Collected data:

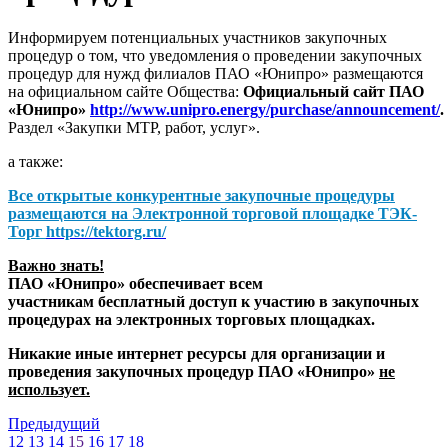
Информируем потенциальных участников закупочных
процедур о том, что уведомления о проведении закупочных
процедур для нужд филиалов ПАО «Юнипро» размещаются
на официальном сайте Общества:
Официальный сайт ПАО
«Юнипро»
http://www.unipro.energy/purchase/announcement/
.
Раздел «Закупки МТР, работ, услуг».
а также:
Все открытые конкурентные закупочные процедуры
размещаются на
Электронной торговой площадке ТЭК-
Торг
https://tektorg.ru/
Важно знать!
ПАО «Юнипро» обеспечивает всем
участникам бесплатный доступ к участию в закупочных
процедурах на электронных торговых площадках.
Никакие иные интернет ресурсы для организации и
проведения закупочных процедур ПАО «Юнипро»
не
использует.
Предыдущий
12
13
14
15
16
17
18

◆ **TASK STATEMENT**: Copy all lines from the entries that contain the word "размещаются".

◆ **YOUR SOLUTION**:
процедур для нужд филиалов ПАО «Юнипро» размещаются
размещаются на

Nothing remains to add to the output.